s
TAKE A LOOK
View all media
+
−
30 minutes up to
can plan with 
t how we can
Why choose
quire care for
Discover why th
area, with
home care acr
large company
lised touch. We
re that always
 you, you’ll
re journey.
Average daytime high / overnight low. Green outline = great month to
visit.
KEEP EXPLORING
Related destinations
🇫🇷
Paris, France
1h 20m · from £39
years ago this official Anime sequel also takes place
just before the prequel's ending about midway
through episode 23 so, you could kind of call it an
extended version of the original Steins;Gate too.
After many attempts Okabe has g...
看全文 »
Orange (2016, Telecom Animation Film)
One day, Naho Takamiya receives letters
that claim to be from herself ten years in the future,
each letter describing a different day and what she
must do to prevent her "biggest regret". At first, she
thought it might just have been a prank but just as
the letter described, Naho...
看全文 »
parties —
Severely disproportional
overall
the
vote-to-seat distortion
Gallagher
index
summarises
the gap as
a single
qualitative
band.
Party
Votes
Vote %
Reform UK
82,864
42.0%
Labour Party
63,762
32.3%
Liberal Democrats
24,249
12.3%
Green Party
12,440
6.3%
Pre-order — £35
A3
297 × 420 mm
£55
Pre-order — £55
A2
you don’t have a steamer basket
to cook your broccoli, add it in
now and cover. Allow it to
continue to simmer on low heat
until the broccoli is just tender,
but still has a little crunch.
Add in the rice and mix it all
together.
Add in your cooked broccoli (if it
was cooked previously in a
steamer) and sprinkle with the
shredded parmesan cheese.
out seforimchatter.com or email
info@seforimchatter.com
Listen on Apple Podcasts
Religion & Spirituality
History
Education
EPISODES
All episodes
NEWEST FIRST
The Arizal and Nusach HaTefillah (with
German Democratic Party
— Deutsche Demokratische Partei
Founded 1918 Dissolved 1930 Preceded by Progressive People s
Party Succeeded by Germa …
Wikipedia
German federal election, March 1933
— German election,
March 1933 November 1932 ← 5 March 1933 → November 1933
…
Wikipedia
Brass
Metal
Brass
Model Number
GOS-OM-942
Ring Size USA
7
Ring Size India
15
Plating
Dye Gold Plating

########

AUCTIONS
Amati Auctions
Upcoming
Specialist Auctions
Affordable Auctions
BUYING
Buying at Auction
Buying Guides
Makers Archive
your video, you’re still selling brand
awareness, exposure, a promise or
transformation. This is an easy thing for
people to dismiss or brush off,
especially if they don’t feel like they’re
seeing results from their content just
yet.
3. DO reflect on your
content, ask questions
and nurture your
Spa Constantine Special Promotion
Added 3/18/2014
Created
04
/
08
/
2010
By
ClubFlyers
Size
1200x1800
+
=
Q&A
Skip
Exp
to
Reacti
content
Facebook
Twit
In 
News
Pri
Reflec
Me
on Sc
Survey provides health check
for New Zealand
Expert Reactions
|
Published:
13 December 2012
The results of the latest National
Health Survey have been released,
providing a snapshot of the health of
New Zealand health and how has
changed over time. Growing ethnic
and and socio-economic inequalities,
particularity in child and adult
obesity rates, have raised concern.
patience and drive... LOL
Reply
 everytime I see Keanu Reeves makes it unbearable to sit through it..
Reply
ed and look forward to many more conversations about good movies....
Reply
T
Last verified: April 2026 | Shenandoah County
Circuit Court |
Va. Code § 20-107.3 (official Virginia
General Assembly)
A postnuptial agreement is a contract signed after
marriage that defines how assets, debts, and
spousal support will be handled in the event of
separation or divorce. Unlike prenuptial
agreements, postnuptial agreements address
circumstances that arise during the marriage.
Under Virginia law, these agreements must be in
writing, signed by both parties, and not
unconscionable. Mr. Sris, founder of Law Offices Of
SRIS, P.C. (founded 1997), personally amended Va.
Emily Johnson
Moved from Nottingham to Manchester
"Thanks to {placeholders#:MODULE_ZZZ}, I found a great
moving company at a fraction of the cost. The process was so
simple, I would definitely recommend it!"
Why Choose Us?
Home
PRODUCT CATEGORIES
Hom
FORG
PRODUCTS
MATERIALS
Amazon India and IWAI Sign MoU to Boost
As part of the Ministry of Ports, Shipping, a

########

Problem statement:
Counting only lines that contain "postnuptial", what is the total for the entries above? Give the number alone.

Output for this exercise:
2